HUD’s Lead-Safe Housing Rule
The U.S. Department of Housing and Urban Development (HUD) has issued a regulation to protect young children from lead-based paint hazards in housing that receives Federal assistance such as AHILP financing. HUD’s Lead-Safe Housing Rule (24 CFR Part 35) and its requirements may apply to your home-repair project, even if there are no children residing in your dwelling.
Depending on the type and cost of the rehabilitation you plan to undertake, you may be required to adhere to the Lead-Safe Housing Rule. If your home was built before 1978 and exhibits chipping/peeling paint OR a painted surface that may be disturbed during the rehabilitation, you likely will need to follow these steps:
- Pre-rehabilitation Lead Testing.

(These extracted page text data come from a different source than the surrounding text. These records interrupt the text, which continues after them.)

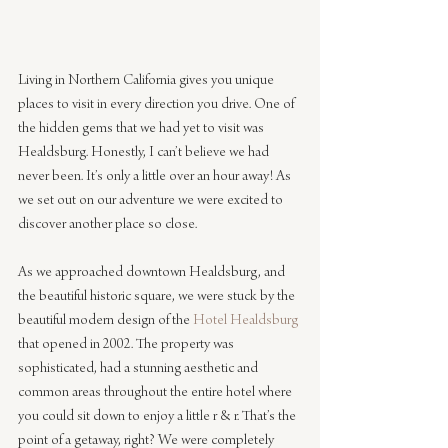
Living in Northern California gives you unique 
places to visit in every direction you drive. One of 
the hidden gems that we had yet to visit was 
Healdsburg. Honestly, I can’t believe we had 
never been. It’s only a little over an hour away! As 
we set out on our adventure we were excited to 
discover another place so close.
As we approached downtown Healdsburg, and 
the beautiful historic square, we were stuck by the 
beautiful modern design of the 
Hotel Healdsburg
that opened in 2002. The property was 
sophisticated, had a stunning aesthetic and 
common areas throughout the entire hotel where 
you could sit down to enjoy a little r & r. That’s the 
point of a getaway, right? We were completely 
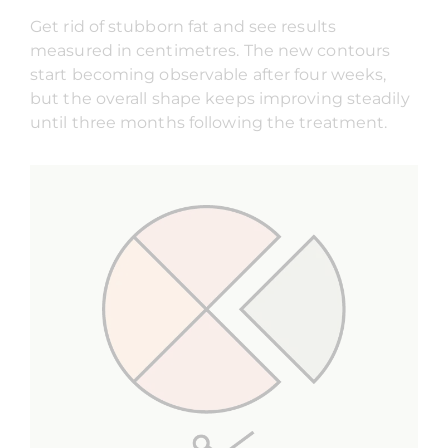
Get rid of stubborn fat and see results
measured in centimetres. The new contours
start becoming observable after four weeks,
but the overall shape keeps improving steadily
until three months following the treatment.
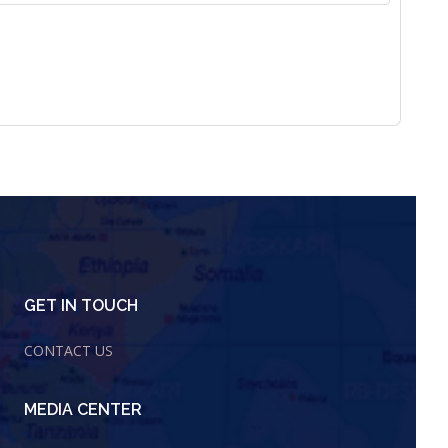
GET IN TOUCH
CONTACT US
MEDIA CENTER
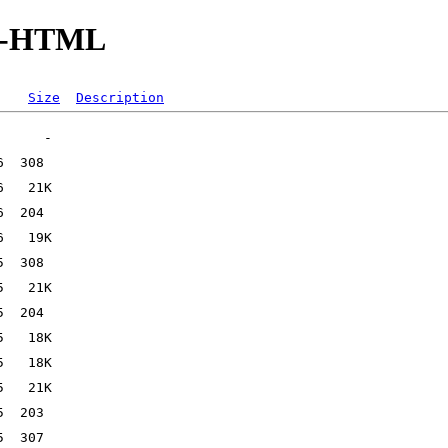
-IO-HTML
Size
Description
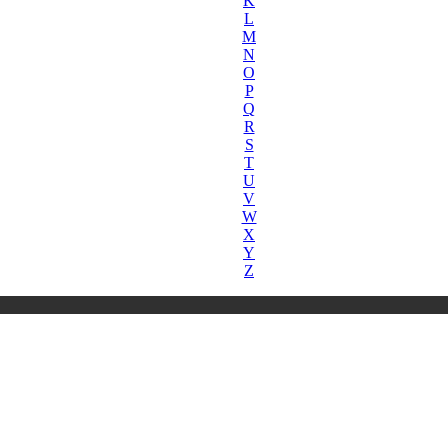
K
L
M
N
O
P
Q
R
S
T
U
V
W
X
Y
Z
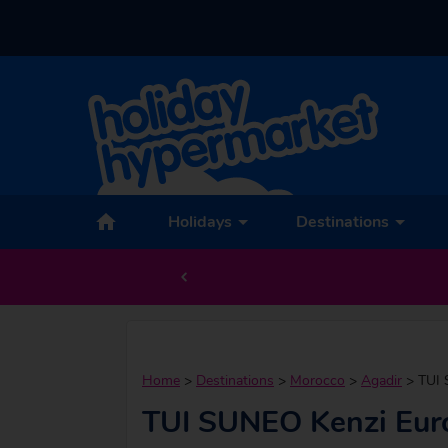
Holidays
Destinations
Home
>
Destinations
>
Morocco
>
Agadir
>
TUI 
TUI SUNEO Kenzi Eur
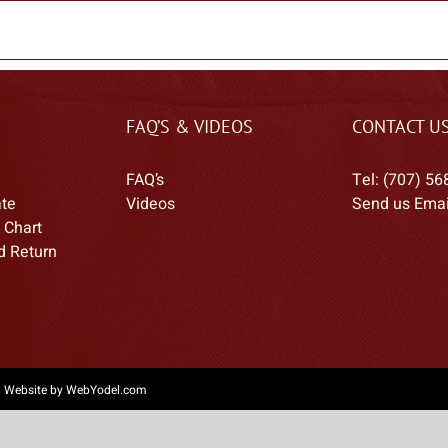
FAQ’S & VIDEOS
CONTACT U
FAQ’s
Tel: (707) 56
ate
Videos
Send us Emai
 Chart
d Return
|
Website by WebYodel.com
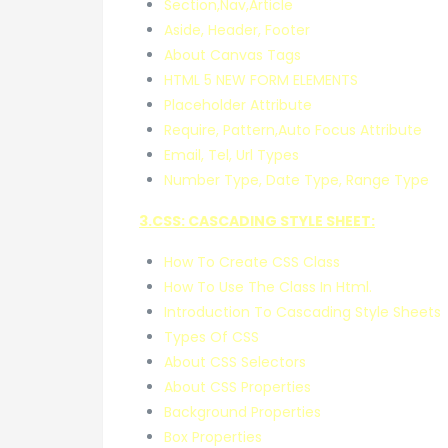
Section,Nav,Article
Aside, Header, Footer
About Canvas Tags
HTML 5 NEW FORM ELEMENTS
Placeholder Attribute
Require, Pattern,Auto Focus Attribute
Email, Tel, Url Types
Number Type, Date Type, Range Type
3.CSS: CASCADING STYLE SHEET:
How To Create CSS Class
How To Use The Class In Html.
Introduction To Cascading Style Sheets
Types Of CSS
About CSS Selectors
About CSS Properties
Background Properties
Box Properties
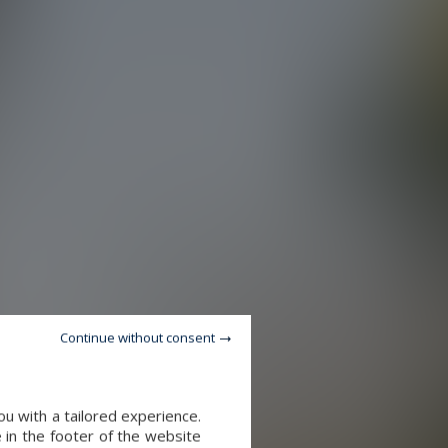
Continue without consent
u with a tailored experience.
 in the footer of the website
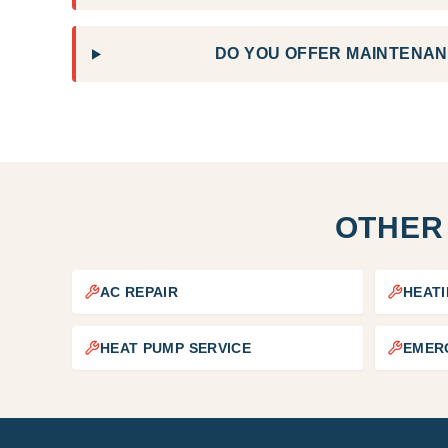
DO YOU OFFER MAINTENAN
OTHER
AC REPAIR
HEATI
HEAT PUMP SERVICE
EMER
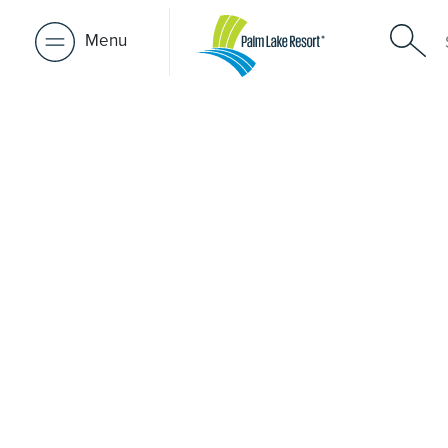
Menu
Retirement 
near Darra
A retirement that actually feels like the chapter you’ve
waiting for — lakeside mornings, a calendar you want t
to, and the freedom to live on your terms. Discover reso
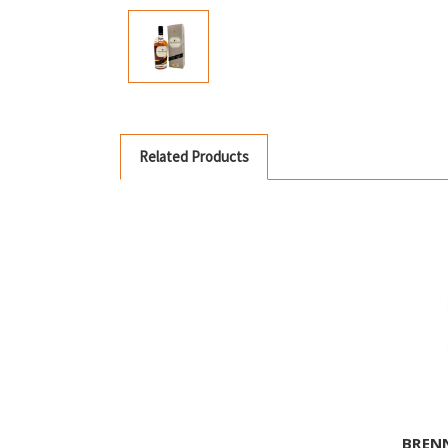
Related Products
BREN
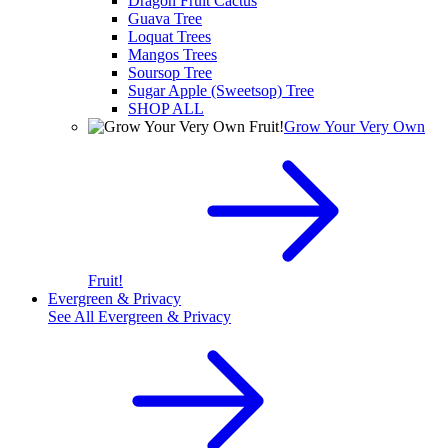
Dragon Fruit Cactus
Guava Tree
Loquat Trees
Mangos Trees
Soursop Tree
Sugar Apple (Sweetsop) Tree
SHOP ALL
Grow Your Very Own
Fruit!
Evergreen & Privacy
See All
Evergreen & Privacy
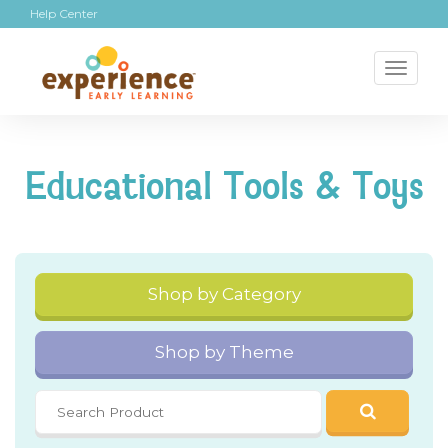
Help Center
Toggl
naviga
Educational Tools & Toys
Shop by Category
Shop by Theme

Your dwelling requires a Lead-Based Paint Inspection/Risk Assessment. AHILP will hire a PA-Certified Lead-Based Paint Inspector/Risk Assessor to inspect your home for lead hazards. The inspector will schedule an appointment, perform lead testing and prepare a report which will be sent to you.
- Lead Hazard Repair. All lead hazards identified must be repaired by a contractor trained and certified to work with such hazards. If remediation is extensive, you may be required to relocate temporarily.
- Post-rehabilitation Lead Testing. A Lead Clearance Examination will be performed by a PA-Certified Lead-Based Paint Inspector/Risk Assessor to confirm that all identified lead hazards have been remediated.